As a dating show Undercover Princes is a curious social experiment that doesn’t feel nasty even though it probably should. At the end of the day all we want to meet our Prince our Princess. These three just want to meet somebody with a true heart.

4_starsUndercover Princes airs 7:30pm Thursdays on LifeStyle Channel.


  1. UnderCoverPrinces

    This series is awesome! By the way, Remi is a fake – the kingdom of Jaffna has ceased to exist since 1619. He has a nice website but his claims are just wishful thinking. Like most people he can’t trace his family tree back 400 years, but unlike most people he chooses to make it up.

    Can’t wait for series 2!

    • Seems like none could shake off their old ways for a chance at love either. And how run down was the palace in India? And we didn’t even see the one in Africa. The promo for S2 showed a prince with a hut. But the Polish prince is more of a looker.

  2. So far the gay prince (manny) has been able to pick up a date in 5 minutes without any need for pick up lines, and have the date come back to the house for some Yoghurt sucking fun. The reason for which Zulu was preaching the bible to manny over his cornflakes next day. The straight Princes have had no luck even getting a follow up date or a kiss. Me thinks Prince Sri-Lanka is a closet case as well (princess Diana was his idol) and Prince Africa Zulu is a cannibal and just wants some meat for his pot. (he says women are like hunting the enemy)

  3. Glad they’re meeting their potential lovematches ‘undercover’. It could be a bit daunting if they turned up on their first dates in their costumes above. Although the gay prince with the flamboyant headwear and robe would not look out of place on Oxford Street during Mardi Gras!

    I’m glad you posted this story David. I get the Lifestyle Channel through Foxtel so will check it out this Thursday before my nightly fix of Q and A. Will have to tape the Amazing Race now I guess!

  4. That’s great, but would be interested in watching this show. Any chance it will be on Free to Air? Or at least for one episode until it gets pulled. LOL.

  5. Whoops, I watched one episode and found it vulgar and crass, just didn’t appeal to my sense of humour. Hard to believe these guys (sorry Princes) are for real.
    The only one I liked was the Sri Lankan Prince.
    The gay Indian Prince is an idiot with too much money and status and Africa is just looking for free sex….

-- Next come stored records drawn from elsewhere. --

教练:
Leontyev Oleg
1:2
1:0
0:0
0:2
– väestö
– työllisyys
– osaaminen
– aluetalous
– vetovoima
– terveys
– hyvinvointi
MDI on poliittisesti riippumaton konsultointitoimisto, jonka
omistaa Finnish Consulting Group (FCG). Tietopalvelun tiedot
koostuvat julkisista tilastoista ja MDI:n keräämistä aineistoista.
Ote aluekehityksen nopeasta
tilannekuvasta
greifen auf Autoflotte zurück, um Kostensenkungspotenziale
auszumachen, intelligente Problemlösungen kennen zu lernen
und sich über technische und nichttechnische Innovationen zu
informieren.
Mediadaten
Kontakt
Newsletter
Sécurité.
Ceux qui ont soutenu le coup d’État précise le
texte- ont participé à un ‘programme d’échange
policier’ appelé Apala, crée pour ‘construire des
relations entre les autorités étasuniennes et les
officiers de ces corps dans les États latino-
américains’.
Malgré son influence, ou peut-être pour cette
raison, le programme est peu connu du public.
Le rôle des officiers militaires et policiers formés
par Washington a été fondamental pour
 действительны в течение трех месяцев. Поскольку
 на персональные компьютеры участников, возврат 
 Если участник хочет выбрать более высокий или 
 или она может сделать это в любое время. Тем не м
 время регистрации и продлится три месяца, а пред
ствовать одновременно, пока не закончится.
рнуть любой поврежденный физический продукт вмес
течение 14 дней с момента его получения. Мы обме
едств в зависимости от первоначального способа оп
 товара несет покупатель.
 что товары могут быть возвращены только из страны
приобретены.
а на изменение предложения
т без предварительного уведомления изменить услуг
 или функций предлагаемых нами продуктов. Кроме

  6. It’s a funny show. Mani’s a classic deciding that maybe he hasn’t had an opportunity to “experience a woman” even though he was married for a year, and thinks he should try out bisexuality. His mind’s quickly changed when he brings a man home to play with yoghurt, much to the disgust of the other two princes (who in my opinion also) rightly say that someone of royalty shouldn’t be filming their sexual experiences for all the world to see, and should be kept behind closed doors. There’s my occasional prudeness and conservative upbringing coming out! No doubt he’ll be executed when he returns to India! 😉 Africa is just after a slab of meat really that he can conquer, and the other one genuinely seems like a nice guy – but at the end of the day they are all just a bit try hard.

  7. “India’s Prince Manvendra staggeringly came out as homosexual in 2006. In a country where being gay is illegal, there were calls for him to be stripped of his title.”

    If you had been following the news you would have seen that the Delhi High Court recently legalised homosexuality!